As part of the state's efforts to develop Sinai, al-Sayed al-Ashry, chief of the National Authority for Drinking Water and Sanitation, stressed that South Sinai governorate had the largest share in sanitation projects, which amounted to a total cost of LE 2.4 billion ($135.6 million).
Kamel al-Wazir, head of the Egyptian Armed Forces Engineering Authority, also announced in a television interview that Egypt is working on the establishment of the largest desalination plants in the world at Ain Sukhna, which will purify 164,000 cubic meters of water per day.
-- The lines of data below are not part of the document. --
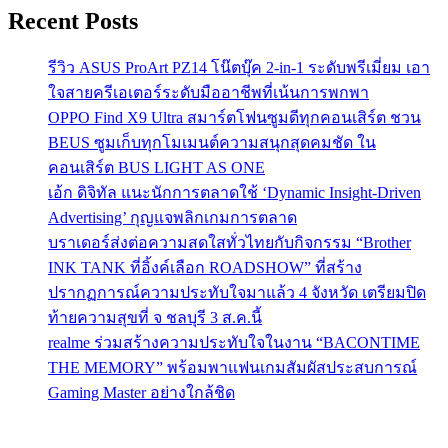
Recent Posts
รีวิว ASUS ProArt PZ14 โน๊ตบุ๊ค 2-in-1 ระดับพรีเมี่ยม เอา
ใจสายครีเอเตอร์ระดับมืออาชีพที่เน้นการพกพา
OPPO Find X9 Ultra สมาร์ตโฟนซูมดีทุกคอนเสิร์ต ชวน
BEUS ซูมเก็บทุกโมเมนต์ความสนุกสุดคมชัด ใน
คอนเสิร์ต BUS LIGHT AS ONE
เอ้ก ดิจิทัล แนะนักการตลาดใช้ ‘Dynamic Insight-Driven
Advertising’ กุญแจพลิกเกมการตลาด
บราเดอร์ส่งต่อความสดใสทั่วไทยกับกิจกรรม “Brother
INK TANK ที่อิ้งค์เลือก ROADSHOW” ที่สร้าง
ปรากฏการณ์ความประทับใจมาแล้ว 4 จังหวัด เตรียมปิด
ท้ายความสุขที่ จ ชลบุรี 3 ส.ค.นี้
realme ร่วมสร้างความประทับใจในงาน “BACONTIME
THE MEMORY” พร้อมพาแฟนเกมสัมผัสประสบการณ์
Gaming Master อย่างใกล้ชิด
Egypt suffers from a water deficit of 30 billion cubic meters; it annually needs at least 90 billion cubic meters of water to cover 90 million citizens’ needs. However, it currently has only 60 billion cubic meters, of which 55.5 billion cubic meters come from the Nile and half a billion cubic meters come from non-renewable subterranean water in the deserts, said Minister of Irrigation and Water Resources Mohamed Abdel-Ati during the Egypt Can conference.
Abdel-Ati added that the Egyptian population growth is projected to increase 65-75 percent by 2050, causing a major challenge.
A further decrease in Egypt's water resources is expected in the future as a result of building the Grand Ethiopian Renaissance Dam, which will affect Egypt’s share of water.
Abdel-Ati clarified that Egypt would be affected the most by the dam established on the Blue Nile, as it is the last downstream country and because construction is taking place without prior agreement on how the dam will be operated and filled based on clear studies explaining the effects.